15.4.17

UN PIONNIER EN SLOVAQUIE

Ce n'est qu'il y a quelques semaines que j'ai appris le décès de Ladislaw Muska. Je le savais mal portant depuis plusieurs années, et il avait été contraint, de ce fait, de cesser son activité d'hybrideur d'iris. Il fut l'un des premiers iridophiles d'Europe de l'Est avc qui j'ai correspondu et nos échanges épistolaires ont duré de nombreuses années, à cheval sur la fin de l'ère communiste dans son pays et le début de la période démocratique. En fait nous n'avons jamais abordé ensemble le côté politique de l'affaire ; nos conversations portaient exclusivement sur des questions botaniques et horticoles.

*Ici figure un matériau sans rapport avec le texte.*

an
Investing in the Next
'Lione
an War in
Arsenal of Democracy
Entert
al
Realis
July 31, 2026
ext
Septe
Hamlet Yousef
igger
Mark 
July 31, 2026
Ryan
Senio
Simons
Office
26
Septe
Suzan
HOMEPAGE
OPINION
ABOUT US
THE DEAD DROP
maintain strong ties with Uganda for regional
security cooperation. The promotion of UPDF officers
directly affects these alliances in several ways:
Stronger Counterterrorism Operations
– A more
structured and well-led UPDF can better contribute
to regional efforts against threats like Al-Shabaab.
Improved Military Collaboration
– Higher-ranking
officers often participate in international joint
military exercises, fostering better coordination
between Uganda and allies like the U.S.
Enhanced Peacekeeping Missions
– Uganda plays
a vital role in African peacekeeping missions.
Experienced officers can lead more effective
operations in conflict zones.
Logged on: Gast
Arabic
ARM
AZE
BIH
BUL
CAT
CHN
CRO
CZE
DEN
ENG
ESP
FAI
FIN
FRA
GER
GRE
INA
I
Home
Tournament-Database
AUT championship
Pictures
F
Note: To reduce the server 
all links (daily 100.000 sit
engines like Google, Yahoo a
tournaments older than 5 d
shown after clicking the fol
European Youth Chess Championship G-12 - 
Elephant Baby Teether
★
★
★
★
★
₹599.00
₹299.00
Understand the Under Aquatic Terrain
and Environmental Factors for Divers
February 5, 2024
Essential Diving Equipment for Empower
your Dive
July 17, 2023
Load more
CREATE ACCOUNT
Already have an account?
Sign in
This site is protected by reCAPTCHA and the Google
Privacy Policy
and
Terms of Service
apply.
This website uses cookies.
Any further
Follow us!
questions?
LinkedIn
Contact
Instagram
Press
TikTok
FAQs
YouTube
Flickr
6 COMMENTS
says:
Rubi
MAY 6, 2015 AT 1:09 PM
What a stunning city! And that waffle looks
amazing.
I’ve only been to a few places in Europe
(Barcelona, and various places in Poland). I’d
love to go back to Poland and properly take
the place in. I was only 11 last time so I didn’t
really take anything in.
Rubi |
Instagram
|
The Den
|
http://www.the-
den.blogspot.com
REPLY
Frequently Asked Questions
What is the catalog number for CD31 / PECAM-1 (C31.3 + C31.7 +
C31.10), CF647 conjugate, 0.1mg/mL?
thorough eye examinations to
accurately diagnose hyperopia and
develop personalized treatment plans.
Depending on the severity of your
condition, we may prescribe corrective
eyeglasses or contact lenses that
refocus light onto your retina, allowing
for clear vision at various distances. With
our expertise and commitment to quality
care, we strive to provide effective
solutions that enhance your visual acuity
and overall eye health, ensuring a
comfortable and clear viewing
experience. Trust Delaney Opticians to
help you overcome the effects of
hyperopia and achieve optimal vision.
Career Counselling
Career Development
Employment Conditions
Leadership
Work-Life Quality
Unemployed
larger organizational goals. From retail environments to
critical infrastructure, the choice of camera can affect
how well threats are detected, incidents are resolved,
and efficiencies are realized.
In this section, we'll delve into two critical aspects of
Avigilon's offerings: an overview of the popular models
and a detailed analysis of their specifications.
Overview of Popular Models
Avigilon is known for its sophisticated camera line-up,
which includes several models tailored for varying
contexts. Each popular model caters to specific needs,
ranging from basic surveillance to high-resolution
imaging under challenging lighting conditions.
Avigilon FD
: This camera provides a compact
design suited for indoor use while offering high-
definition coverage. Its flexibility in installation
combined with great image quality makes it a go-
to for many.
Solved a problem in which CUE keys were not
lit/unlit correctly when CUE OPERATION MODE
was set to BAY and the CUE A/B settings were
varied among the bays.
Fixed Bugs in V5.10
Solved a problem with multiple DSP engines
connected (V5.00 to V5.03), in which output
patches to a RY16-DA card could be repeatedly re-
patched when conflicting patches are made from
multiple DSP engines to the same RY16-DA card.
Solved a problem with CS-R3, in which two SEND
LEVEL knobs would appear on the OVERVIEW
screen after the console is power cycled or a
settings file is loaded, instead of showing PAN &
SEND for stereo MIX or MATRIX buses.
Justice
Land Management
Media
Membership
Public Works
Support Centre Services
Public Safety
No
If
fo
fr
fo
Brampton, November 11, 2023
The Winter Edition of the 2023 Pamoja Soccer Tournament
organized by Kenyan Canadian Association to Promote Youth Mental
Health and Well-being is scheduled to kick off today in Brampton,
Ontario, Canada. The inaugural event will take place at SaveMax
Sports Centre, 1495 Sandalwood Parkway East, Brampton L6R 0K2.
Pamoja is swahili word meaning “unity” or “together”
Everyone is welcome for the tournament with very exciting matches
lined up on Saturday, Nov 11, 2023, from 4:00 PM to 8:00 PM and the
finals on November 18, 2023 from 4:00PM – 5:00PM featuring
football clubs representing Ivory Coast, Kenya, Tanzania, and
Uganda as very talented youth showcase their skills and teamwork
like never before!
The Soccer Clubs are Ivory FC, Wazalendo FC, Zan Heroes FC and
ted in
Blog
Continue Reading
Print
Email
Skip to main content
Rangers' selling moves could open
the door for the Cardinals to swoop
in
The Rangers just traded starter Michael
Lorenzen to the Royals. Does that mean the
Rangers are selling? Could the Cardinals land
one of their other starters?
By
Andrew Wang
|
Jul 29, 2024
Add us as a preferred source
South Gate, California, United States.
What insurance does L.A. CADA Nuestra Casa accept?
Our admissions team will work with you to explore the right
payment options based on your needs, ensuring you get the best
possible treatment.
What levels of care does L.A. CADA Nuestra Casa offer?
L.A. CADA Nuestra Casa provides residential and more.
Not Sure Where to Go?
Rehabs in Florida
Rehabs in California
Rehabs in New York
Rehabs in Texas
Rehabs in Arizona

C'est que pour pratiquer l’hybridation d’iris de l’autre côté du Rideau de Fer, entre 1960 et 1990, il fallait beaucoup d’humilité et beaucoup d’enthousiasme. Ladislaw Muska ne manquait ni de l’une ni de l’autre. Au début des années 1960 il avait terminé des études de chimie organique et disposait donc d’un bon bagage en matière de génétique, de biologie et de botanique. C’est avec cela qu’il s’est lancé dans l’hybridation des iris, une plante connue et appréciée de toujours dans sa Slovaquie natale. Son travail s'est immédiatement révélé méritoire : effectué dans des conditions matérielles élémentaires, avec presque aucun cultivar en provenance de l'Ouest, dans l'espace retreint d'un petit jardin populaire de banlieue, il a réussi à obtenir des iris très présentables, au point que le fameux jardin de Pruhonice, à Prague, s'en est procuré un certain nombre pour les exposer dans ses collections. Milan Blazek écrit lui-même : « Ils présentaient un réel intérêt pour la production de nos propres variétés. Parmi celles que nous avions à Pruhonice, nous en avions remarqué une vingtaine, notamment 'Carrara Lace' (1995), 'Alessandra' (1996) et 'Funny Bird' (1996), qui avaient une qualité de niveau international correspondant à ce qui se faisait de bien dans les années 1990."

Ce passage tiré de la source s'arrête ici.